SUPPLIED RECORDS>

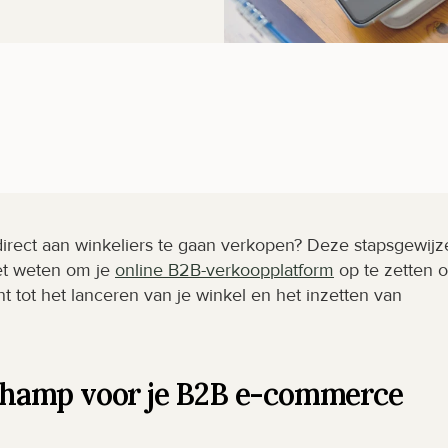
direct aan winkeliers te gaan verkopen? Deze stapsgewijze
et weten om je 
online B2B-verkoopplatform
 op te zetten o
ot het lanceren van je winkel en het inzetten van 
hamp voor je B2B e-commerce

TASK TO COMPLETE> Starting at the line that contains "op te zetten o", copy each line exactly through the end of the listing above. Include that first line and the last one, and add nothing.

EXERCISE SOLUTION>
 op te zetten o
ot het lanceren van je winkel en het inzetten van 
hamp voor je B2B e-commerce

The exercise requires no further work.